26 O quinto estado vai ser em parte de ferro, quanto aos hipócritas de que falamos, e em parte terra, quanto aos que vão se envolver totalmente nos negócios seculares. 27 E como vistes que nos pés apareceram ao mesmo tempo o barro cozido e o ferro, que não podem unir-se de maneira alguma, assim será o estado desta Ordem no seu termo: 28 vai nascer uma divisão tão abominável entre os ambiciosos de ferro e os de barro, cozidos a partir do lodo das coisas temporais e da concupiscência da carne, que, pela maior das discórdias, não poderão estar juntos, como o ferro e a cerâmica. 29 E não só vão desprezar o evangelho e a regra, mas esmagar toda a santa disciplina da Ordem com os pés de cerâmica e de ferro, isto é, com os afetos depravados e imundos. 30 E assim como a terra cozida e o ferro estão divididos entre si, assim muitos deles vão se dividir por dentro e por fora: por dentro vivendo em contendas; por fora aderindo aos partidos e aos tiranos seculares. 31 Por isso, chegarão a tamanha displicência diante de tudo, que não só mal poderão entrar ou morar em algumas regiões, como mal poderão usar abertamente o hábito.

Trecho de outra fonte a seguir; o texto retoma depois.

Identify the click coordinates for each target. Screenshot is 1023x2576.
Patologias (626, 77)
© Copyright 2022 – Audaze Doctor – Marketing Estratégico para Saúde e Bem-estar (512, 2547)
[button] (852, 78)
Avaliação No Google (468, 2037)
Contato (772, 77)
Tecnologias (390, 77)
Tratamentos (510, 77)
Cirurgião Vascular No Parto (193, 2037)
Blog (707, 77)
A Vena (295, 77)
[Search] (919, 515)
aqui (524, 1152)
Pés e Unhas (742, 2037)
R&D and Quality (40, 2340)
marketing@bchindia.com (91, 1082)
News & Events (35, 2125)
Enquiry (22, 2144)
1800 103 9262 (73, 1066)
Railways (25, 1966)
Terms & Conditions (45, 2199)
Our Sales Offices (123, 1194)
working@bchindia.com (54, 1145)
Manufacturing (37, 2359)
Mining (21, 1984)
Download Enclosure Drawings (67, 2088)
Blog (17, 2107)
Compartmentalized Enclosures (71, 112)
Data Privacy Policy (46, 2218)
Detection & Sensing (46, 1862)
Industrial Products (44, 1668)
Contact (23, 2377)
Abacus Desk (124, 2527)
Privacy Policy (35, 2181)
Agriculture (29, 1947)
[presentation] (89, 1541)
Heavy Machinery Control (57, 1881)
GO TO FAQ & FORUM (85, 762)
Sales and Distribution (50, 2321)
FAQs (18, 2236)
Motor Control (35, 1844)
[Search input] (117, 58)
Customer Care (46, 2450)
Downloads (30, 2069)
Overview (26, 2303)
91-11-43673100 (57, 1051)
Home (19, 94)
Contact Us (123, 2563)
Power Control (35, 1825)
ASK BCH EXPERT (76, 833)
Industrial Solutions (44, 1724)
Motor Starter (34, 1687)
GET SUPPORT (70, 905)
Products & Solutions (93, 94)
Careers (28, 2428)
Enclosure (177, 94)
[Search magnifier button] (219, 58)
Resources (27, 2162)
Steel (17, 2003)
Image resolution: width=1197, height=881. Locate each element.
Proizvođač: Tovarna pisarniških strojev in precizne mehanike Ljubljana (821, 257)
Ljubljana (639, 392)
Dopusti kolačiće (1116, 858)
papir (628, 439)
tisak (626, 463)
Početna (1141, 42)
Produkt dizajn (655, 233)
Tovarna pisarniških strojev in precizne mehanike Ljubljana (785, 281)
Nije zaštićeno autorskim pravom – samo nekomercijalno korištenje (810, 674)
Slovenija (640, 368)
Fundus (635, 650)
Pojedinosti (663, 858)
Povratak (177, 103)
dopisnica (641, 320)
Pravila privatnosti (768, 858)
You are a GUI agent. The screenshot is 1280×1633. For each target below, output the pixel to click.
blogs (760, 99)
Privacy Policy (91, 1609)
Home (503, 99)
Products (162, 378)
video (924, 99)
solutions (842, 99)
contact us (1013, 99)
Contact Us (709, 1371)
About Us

32 Muitos deles vão ser punidos e destruídos em tormentos horríveis por pessoas seculares, porque toda casa e todo chão evitarão tão abomináveis pés. 33 Mas tudo isso vai acontecer com eles porque se afastaram totalmente da cabeça de ouro. Por isso serão felizes os que, naqueles dias preciosos, voltarem às admoestações da cabeça, porque o Senhor os provou como o ouro na fornalha e os coroará como holocaustos substanciosos, e os acolherá na eternidade (cfr. Sb 3,6).
34 Aquele saco, do qual me mostro envergonhado, é a santa pobreza, que é de toda a Ordem o ornamento, o espelho, a custódia singular a coroa e fundamento de toda santidade. 35 Entretanto, se vierem a faltar todos os esforços de virtude, como dissemos acima, os filhos degenerados vão se envergonhar da própria santíssima pobreza e, jogando as roupas vis, preferirão as preciosas. Simoníaca e ansiosamente vão arranjar capas de vaidade. 36 Felizes e bem-aventurados serão os que perseverarem até o fim (cfr. Mt 24,13) naquilo que prometeram a Deus”.
Dito isso, a estátua desapareceu. 37 E São Francisco, muito admirado com isso tudo, recomendava a Deus com muitas lágrimas, como um bom pastor, suas ovelhas presentes e futuras.
Graças a Deus. Amém.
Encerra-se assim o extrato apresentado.